Exercise description =
Leave out the pictures and repeat the entries below verbatim.

Data records =
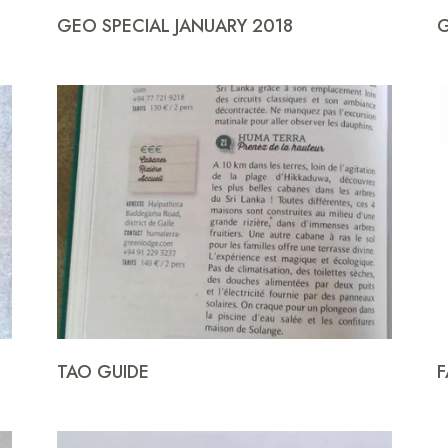
GEO SPECIAL JANUARY 2018
G
TAO GUIDE
F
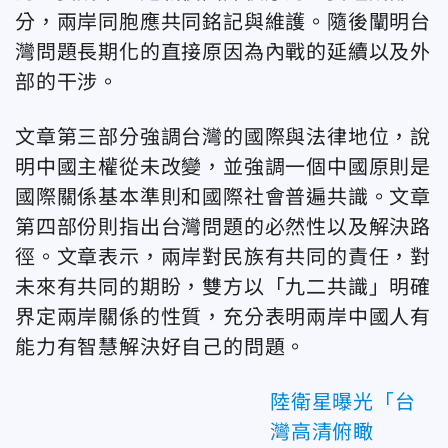
分，兩岸同胞應共同銘記與維護。隨後闡明台
灣問題長期化的直接原因為內戰的延續以及外
部的干涉。
文章第三部分強調台灣的國際與法律地位，說
明中國主權從未改變，並強調一個中國原則是
國際關係基本準則和國際社會普遍共識。文章
第四部份則指出台灣問題的必然性以及解決路
徑。文章表示，兩岸對民族有共同的責任，對
未來有共同的期盼，雙方以「九二共識」明確
界定兩岸關係的性質，充分表明兩岸中國人有
能力有智慧解決好自己的問題。
陸衛星曝光「台
灣高清俯瞰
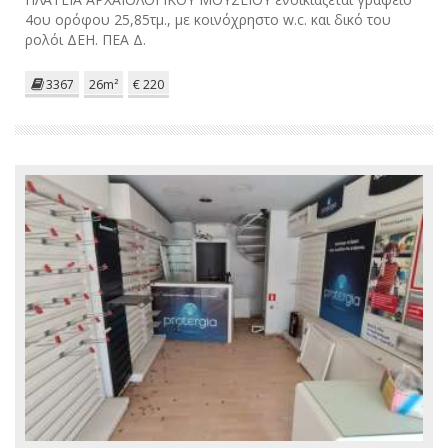
4ου ορόφου 25,85τμ., με κοινόχρηστο w.c. και δικό του
ρολόι ΔΕΗ. ΠΕΑ Δ.
3367
26m²
€ 220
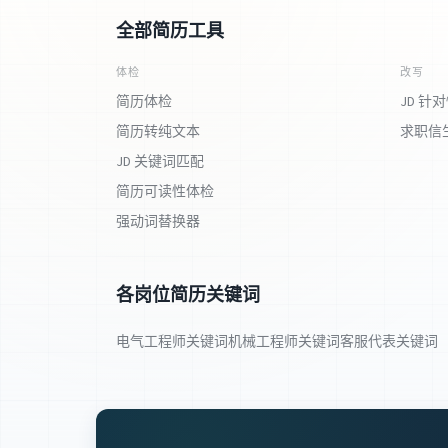
全部简历工具
体检
改写
简历体检
JD 针
简历转纯文本
求职信
JD 关键词匹配
简历可读性体检
强动词替换器
各岗位简历关键词
电气工程师关键词
机械工程师关键词
客服代表关键词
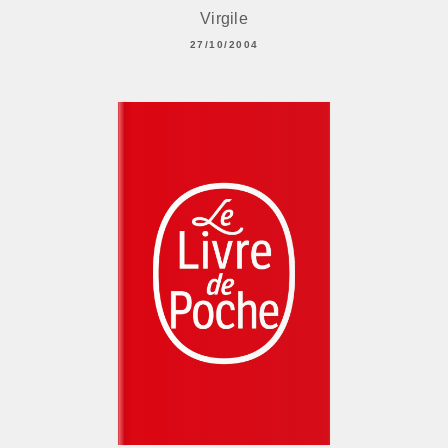
Virgile
27/10/2004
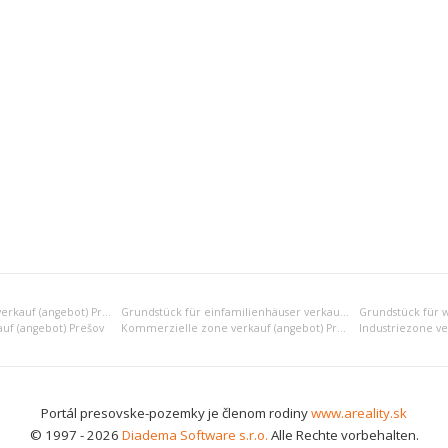
Erholungsgrundstück verkauf (angebot) Prešov
Grundstück für einfamilienhäuser verkauf (angebot) Prešov
uf (angebot) Prešov
Kommerzielle zone verkauf (angebot) Prešov
Industriezone ve
Portál presovske-pozemky je členom rodiny
www.areality.sk
© 1997 - 2026
Diadema Software s.r.o.
Alle Rechte vorbehalten.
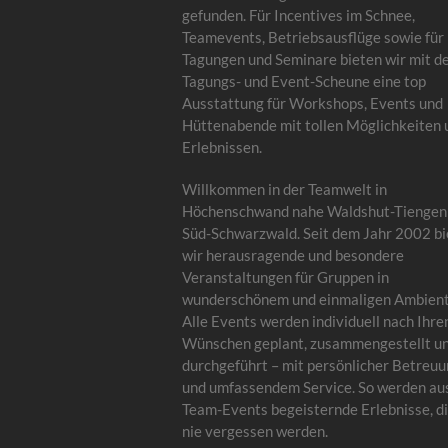
gefunden. Für Incentives im Schnee,
Teamevents, Betriebsausflüge sowie für
Tagungen und Seminare bieten wir mit d
Tagungs- und Event-Scheune eine top
Ausstattung für Workshops, Events und
Hüttenabende mit tollen Möglichkeiten 
Erlebnissen.
Willkommen in der Teamwelt in
Höchenschwand nahe Waldshut-Tiengen
Süd-Schwarzwald. Seit dem Jahr 2002 bi
wir herausragende und besondere
Veranstaltungen für Gruppen in
wunderschönem und einmaligen Ambient
Alle Events werden individuell nach Ihre
Wünschen geplant, zusammengestellt u
durchgeführt – mit persönlicher Betreu
und umfassendem Service. So werden au
Team-Events begeisternde Erlebnisse, di
nie vergessen werden.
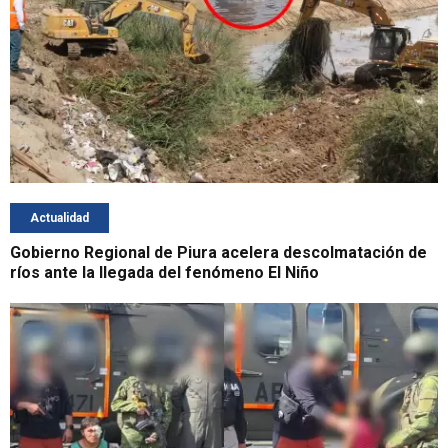
Actualidad
Gobierno Regional de Piura acelera descolmatación de
ríos ante la llegada del fenómeno El Niño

Answer =
GEO SPECIAL JANUARY 2018
G
TAO GUIDE
F
分，兩岸同胞應共同銘記與維護。隨後闡明台
灣問題長期化的直接原因為內戰的延續以及外
部的干涉。
文章第三部分強調台灣的國際與法律地位，說
明中國主權從未改變，並強調一個中國原則是
國際關係基本準則和國際社會普遍共識。文章
第四部份則指出台灣問題的必然性以及解決路
徑。文章表示，兩岸對民族有共同的責任，對
未來有共同的期盼，雙方以「九二共識」明確
界定兩岸關係的性質，充分表明兩岸中國人有
能力有智慧解決好自己的問題。
陸衛星曝光「台
灣高清俯瞰
4ου ορόφου 25,85τμ., με κοινόχρηστο w.c. και δικό του
ρολόι ΔΕΗ. ΠΕΑ Δ.
3367
26m²
€ 220
全部简历工具
体检
改写
简历体检
JD 针
简历转纯文本
求职信
JD 关键词匹配
简历可读性体检
强动词替换器
各岗位简历关键词
电气工程师关键词
机械工程师关键词
客服代表关键词
Virgile
27/10/2004
Erholungsgrundstück verkauf (angebot) Prešov
Grundstück für einfamilienhäuser verkauf (angebot) Prešov
uf (angebot) Prešov
Kommerzielle zone verkauf (angebot) Prešov
Industriezone ve
Portál presovske-pozemky je členom rodiny
www.areality.sk
© 1997 - 2026
Diadema Software s.r.o.
Alle Rechte vorbehalten.
gefunden. Für Incentives im Schnee,
Teamevents, Betriebsausflüge sowie für
Tagungen und Seminare bieten wir mit d
Tagungs- und Event-Scheune eine top
Ausstattung für Workshops, Events und
Hüttenabende mit tollen Möglichkeiten 
Erlebnissen.
Willkommen in der Teamwelt in
Höchenschwand nahe Waldshut-Tiengen
Süd-Schwarzwald. Seit dem Jahr 2002 bi
wir herausragende und besondere
Veranstaltungen für Gruppen in
wunderschönem und einmaligen Ambient
Alle Events werden individuell nach Ihre
Wünschen geplant, zusammengestellt u
durchgeführt – mit persönlicher Betreu
und umfassendem Service. So werden au
Team-Events begeisternde Erlebnisse, di
nie vergessen werden.
Actualidad
Gobierno Regional de Piura acelera descolmatación de
ríos ante la llegada del fenómeno El Niño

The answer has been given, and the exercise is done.